Breadroot sells natural foods and household supplies to the general public and members. The store’s $20 annual membership fee includes a 5 percent discount, voting privileges and shares of stock in the co-op.
Members qualify for further discounts by helping out with everything from cleaning to cashiering.
The co-op’s REACH program additionally offers a dozen “super foods” available at cost.
“Our board of directors many years ago chose a few essential items — staples in your home that are nutritious and usually available every week,” Kerlin said.
These vital goods include raw almonds, apples, dried plums, flax seeds, grapefruit, kale, dried navy beans, Romaine lettuce and short-grain brown rice.
Bulk purchases may not be as attractive to shoppers with limited storage. If your pantry shelves can’t hold a year’s supply of dried fruit, consider sharing an order with friends. People who order through Breadroot can offer to split cases of goods with other members.
Save more money by buying in season. Seasonable fruits and vegetables are more affordable.
Breadroot and Swan’s try to support local farmers.
“We get the community bringing in local produce,” Kerlin said.
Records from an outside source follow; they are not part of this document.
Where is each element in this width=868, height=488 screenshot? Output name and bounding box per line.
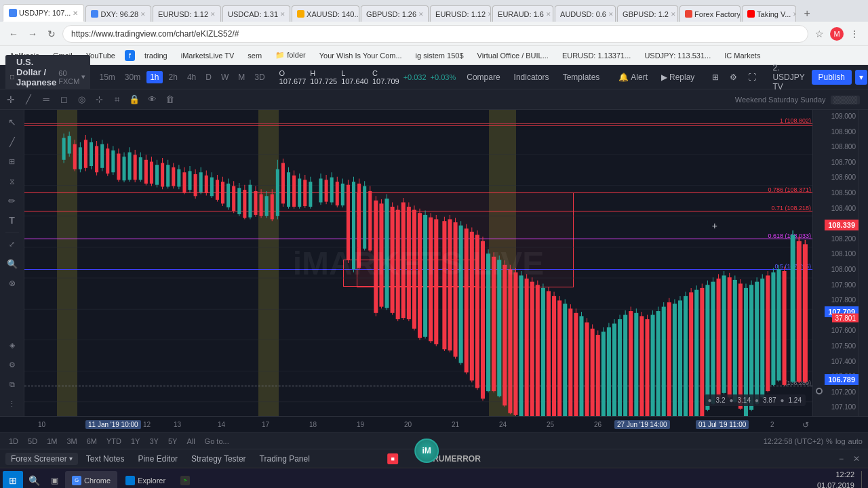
tab-eurusd[interactable]: EURUSD: 1.12 ✕ [153,5,221,22]
extensions-button[interactable]: M [830,27,844,41]
period-all[interactable]: All [183,436,198,447]
draw-tool-6[interactable]: ⌗ [108,92,125,108]
taskbar-explorer[interactable]: Explorer [119,471,172,489]
bookmark-facebook[interactable]: f [125,50,135,61]
forward-button[interactable]: → [24,26,41,42]
magnet-tool[interactable]: ⊗ [3,274,22,293]
tab-dxy[interactable]: DXY: 96.28 ✕ [85,5,151,22]
period-5y[interactable]: 5Y [165,436,180,447]
reload-button[interactable]: ↻ [43,26,60,42]
period-6m[interactable]: 6M [83,436,100,447]
tab-eurusd2[interactable]: EURUSD: 1.12 ✕ [430,5,491,22]
scale-type[interactable]: log [835,437,846,445]
timeframe-d[interactable]: D [202,71,215,83]
period-1d[interactable]: 1D [5,436,22,447]
bookmark-ig[interactable]: ig sistem 150$ [412,50,468,61]
draw-tool-5[interactable]: ⊹ [91,92,107,108]
forex-screener-button[interactable]: Forex Screener ▾ [5,453,78,465]
zoom-tool[interactable]: 🔍 [3,254,22,273]
draw-tool-4[interactable]: ◎ [73,92,90,108]
period-3y[interactable]: 3Y [146,436,161,447]
gann-tool[interactable]: ⧖ [3,171,22,190]
draw-tool-2[interactable]: ═ [38,92,54,108]
bookmark-folder[interactable]: 📁 folder [271,49,310,61]
tab-xauusd[interactable]: XAUUSD: 140... ✕ [292,5,359,22]
period-ytd[interactable]: YTD [103,436,125,447]
new-tab-button[interactable]: + [799,5,815,22]
indicators-button[interactable]: Indicators [509,70,555,85]
templates-button[interactable]: Templates [557,70,606,85]
chart-area[interactable]: iMARKETS LIVE 1 (108.802) 0.786 (108.371… [24,110,812,416]
scale-mode[interactable]: auto [848,437,863,445]
bookmark-virtual[interactable]: Virtual Office / BUIL... [473,50,553,61]
template-tool[interactable]: ⧉ [3,375,22,394]
bookmark-imarketslive[interactable]: iMarketsLive TV [177,50,239,61]
taskview-button[interactable]: ▣ [45,471,64,489]
tab-gbpusd[interactable]: GBPUSD: 1.26 ✕ [361,5,429,22]
layout-button[interactable]: ⊞ [708,70,723,85]
draw-tool-eye[interactable]: 👁 [144,92,160,108]
panel-close-button[interactable]: ✕ [850,453,863,465]
draw-tool-3[interactable]: ◻ [56,92,72,108]
right-scroll-panel[interactable] [859,110,868,416]
draw-tool-1[interactable]: ╱ [20,92,37,108]
tab-usdcad[interactable]: USDCAD: 1.31 ✕ [222,5,290,22]
bookmark-wish[interactable]: Your Wish Is Your Com... [315,50,406,61]
tab-euraud[interactable]: EURAUD: 1.6 ✕ [492,5,553,22]
start-button[interactable]: ⊞ [3,471,23,489]
brush-tool[interactable]: ✏ [3,191,22,210]
trading-panel-button[interactable]: Trading Panel [254,453,315,465]
tab-audusd[interactable]: AUDUSD: 0.6 ✕ [555,5,616,22]
bookmark-eurusd[interactable]: EURUSD: 1.13371... [558,50,635,61]
strategy-tester-button[interactable]: Strategy Tester [186,453,251,465]
settings-panel-tool[interactable]: ⚙ [3,355,22,374]
bookmark-trading[interactable]: trading [140,50,172,61]
bookmark-icmarkets[interactable]: IC Markets [720,50,764,61]
tab-video[interactable]: Taking V... ✕ [742,5,796,22]
scroll-to-end[interactable]: ↺ [799,418,812,432]
text-notes-button[interactable]: Text Notes [81,453,130,465]
fib-tool[interactable]: ⊞ [3,152,22,171]
scale-pct[interactable]: % [826,437,833,445]
draw-tool-lock[interactable]: 🔒 [126,92,142,108]
pine-editor-button[interactable]: Pine Editor [132,453,183,465]
publish-button[interactable]: Publish [812,70,852,85]
period-1y[interactable]: 1Y [127,436,143,447]
timeframe-m[interactable]: M [235,71,248,83]
period-3m[interactable]: 3M [63,436,80,447]
address-bar[interactable] [62,25,808,43]
period-5d[interactable]: 5D [24,436,41,447]
period-1m[interactable]: 1M [43,436,60,447]
back-button[interactable]: ← [5,26,22,42]
compare-button[interactable]: Compare [461,70,505,85]
goto-field[interactable]: Go to... [201,436,233,447]
cursor-tool[interactable]: ↖ [3,113,22,131]
timeframe-1h[interactable]: 1h [146,71,162,83]
tab-forexfactory[interactable]: Forex Factory ✕ [679,5,741,22]
bookmark-sem[interactable]: sem [243,50,266,61]
tab-usdjpy[interactable]: USDJPY: 107... ✕ [3,4,84,22]
show-desktop-button[interactable] [861,471,865,489]
taskbar-terminal[interactable]: > [174,471,197,489]
measure-tool[interactable]: ⤢ [3,235,22,253]
replay-button[interactable]: ▶ Replay [656,70,700,85]
trend-line-tool[interactable]: ╱ [3,132,22,151]
timeframe-4h[interactable]: 4h [184,71,199,83]
search-button[interactable]: 🔍 [24,471,43,489]
alert-button[interactable]: 🔔 Alert [613,70,653,85]
panel-hide-button[interactable]: − [836,453,846,465]
color-picker[interactable]: ◈ [3,336,22,354]
tab-gbpusd2[interactable]: GBPUSD: 1.2 ✕ [617,5,678,22]
draw-tool-trash[interactable]: 🗑 [161,92,178,108]
crosshair-tool[interactable]: ✛ [3,92,19,108]
bookmark-usdjpy[interactable]: USDJPY: 113.531... [640,50,715,61]
settings-button[interactable]: ⚙ [726,70,741,85]
fullscreen-button[interactable]: ⛶ [744,70,760,85]
timeframe-30m[interactable]: 30m [121,71,144,83]
timeframe-2h[interactable]: 2h [165,71,181,83]
text-tool[interactable]: T [3,211,22,230]
timeframe-3d[interactable]: 3D [251,71,268,83]
more-button[interactable]: ▾ [855,70,867,85]
more-tools[interactable]: ⋮ [3,394,22,413]
timeframe-w[interactable]: W [218,71,232,83]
They also offer these tips:
Go online if you don’t know what’s in season. A quick Internet search should help you determine what to buy when. Make in-season purchases go even further by looking for recipes that incorporate seasonable items.
Cooking, rather than reaching for costlier convenience foods, pinches pennies. Processed organic products are easily available, but buying them is a pricey approach to going organic.
Consider making meals from scratch. Fill your grocery cart with staples and minimally processed foods. With a little prep, some planning and the right recipes, you can whip up healthy meals that don’t bust the budget.
“People say they have no time to cook,” Alessi-Narr said. “Sometimes you have to show them that stuff doesn’t take more time.”
If you’ve got the time, consider growing your own organic produce. Don’t have space for a garden? Try using containers. A packet of organic seeds costs more than regular seeds, but harvesting your own is cheaper than splurging on the fruits of someone else’s labor.
Ask for help if you don’t know where to start. Alessi-Narr said he’s helped more than one customer make over his or her refrigerator and pantry.
“We can replace pretty much everything,” he said. “We sell everything organic, from the toilet paper to the cleaning supplies.”
The transition requires some commitment, but cost shouldn’t keep people from adopting an organic diet.
“Our main goal is for everybody to eat healthy,” he said. “It should not be only for the rich.”